VIH : sur-risque cardiovaculaire signalé avec l’antiprotéase darunavir

Vincent Bargoin, avec Heather Boerner

Auteurs et déclarations

23 février 2017

Seattle, Etats-Unis — Une étude internationale présentée à la CROI (Conference on Retroviruses and Opportunistic Infections) 2017, suggère un risque cardiovasculaire accru du darunavir (Prezista®, Tibotec) un inhibiteur de protéase anti-VIH. Selon le Dr Lene Ryom (Université de Copenhague), qui présentait l’étude, le sur-risque serait de même ordre de grandeur qu’avec les inhibiteurs de protéase de première génération.

Les résultats sont issus des cohortes prospectives D:A:D (Data Collection on Adverse Events of Anti-HIV Drugs), mises en place en Amérique du Nord, Europe et Australie, et qui visent à détecter les éventuels effets secondaires cardiaques, hépatiques et rénaux des traitements anti-rétroviraux de l’infection VIH.

En 2008, l’étude D:A:D avait montré, sur quelques 33 000 personnes, un risque d’infarctus du myocarde fortement accru sous abacavir (Ziagen®, GlaxoSmithKline) et sous didanosine (Videx®, Bristol-Myers Squibb) par rapport aux autres inhibiteurs nucléosidiques de la transcriptase inverse.

En 2015, l’étude avait également montré un risque rénal du ténofovir, ainsi que des associations ritonavir (Norvir®, Abbott)-atazanavir (Reyataz®, BMS) et ritonavir-lopinavir (Kaletra®, Abbott).

Le traitement par darunavir, facteur indépendant du risque CV

Les nouveaux résultats concernent les infarctus du myocarde, les AVC, les interventions cardiaques invasives (pontage coronarien, angioplastie coronaire, endartériectomie carotidienne), et la mort subite d’origine cardiaque.
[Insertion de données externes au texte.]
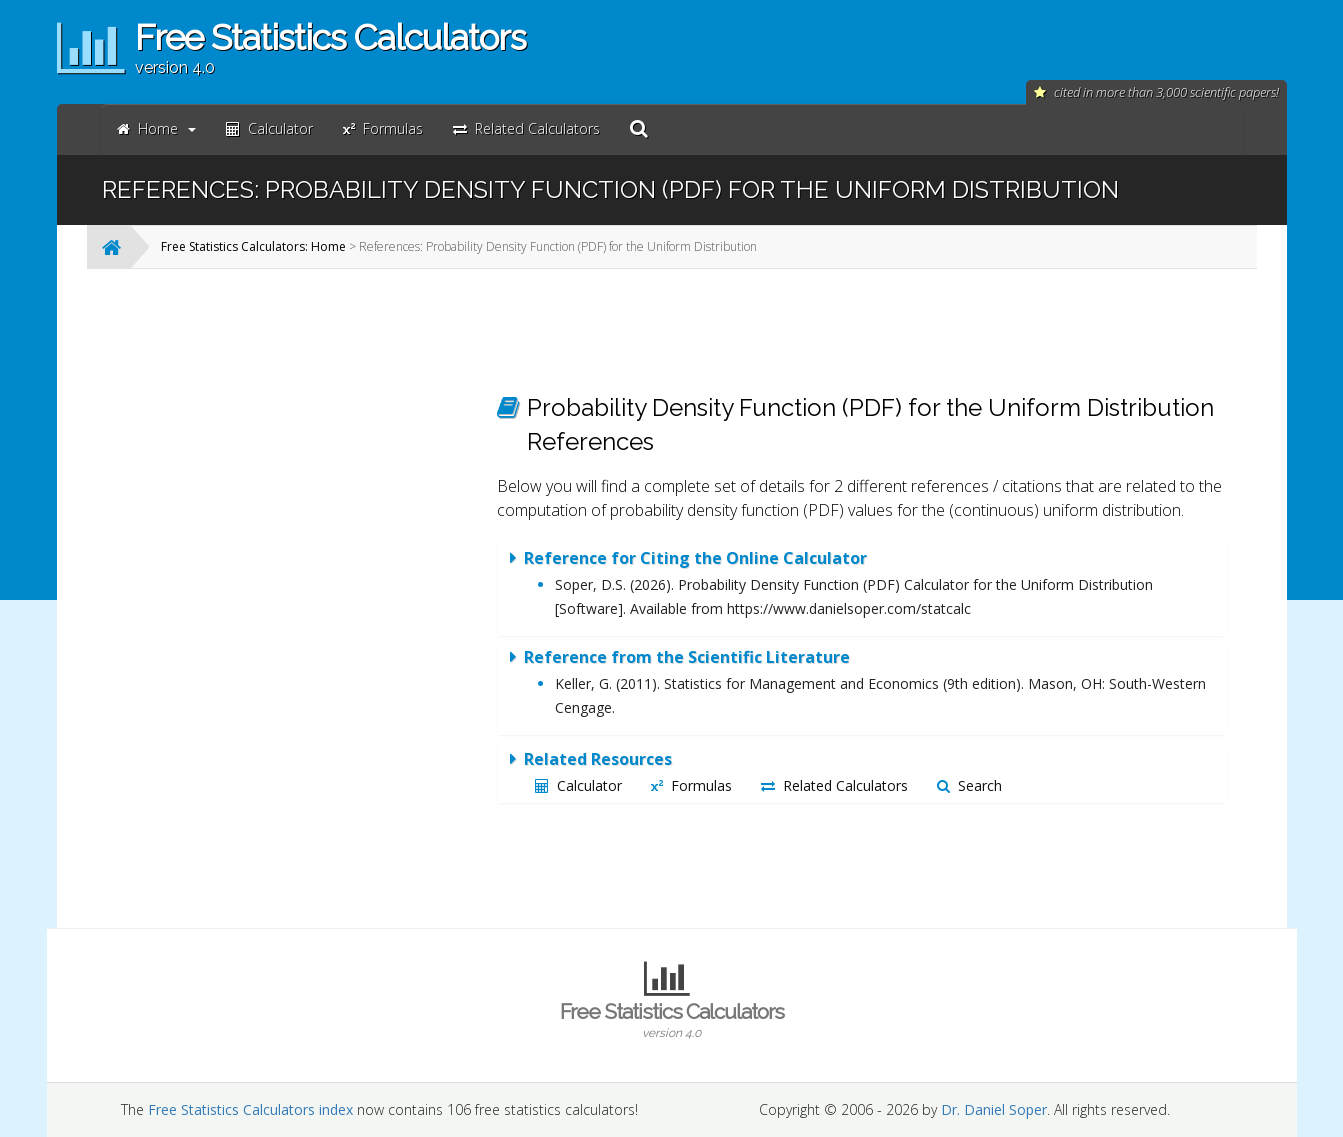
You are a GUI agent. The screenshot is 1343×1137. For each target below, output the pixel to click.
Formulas (691, 785)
L’analyse porte sur les évènements survenus chez plus de 35 000 sujets depuis 2009. 1157 évènements ont été recensés durant un suivi médian de 7 ans.

Le risque d’évènement CV parait augmenter de 59% par période de 5 ans passée sous traitement au darunavir boosté au ritonavir.

Après ajustements pour un diabète à l’inclusion, l’IMC, la dyslipidémie, ainsi que le taux de CD4, le risque d’évènement CV parait augmenter de manière quasi linéaire, de 59% par période de 5 ans passée sous traitement au darunavir boosté au ritonavir.

Cette progression du risque n’est pas observée chez les sujets traités par atazanavir boosté au ritonavir.

Après ajustements supplémentaires pour le tabagisme, la fonction hépatique, la fonction rénale et l’évolution des CD4, le sur-risque d’évènement CV sous darunavir continue d’augmenter de 53% par période de 5 ans.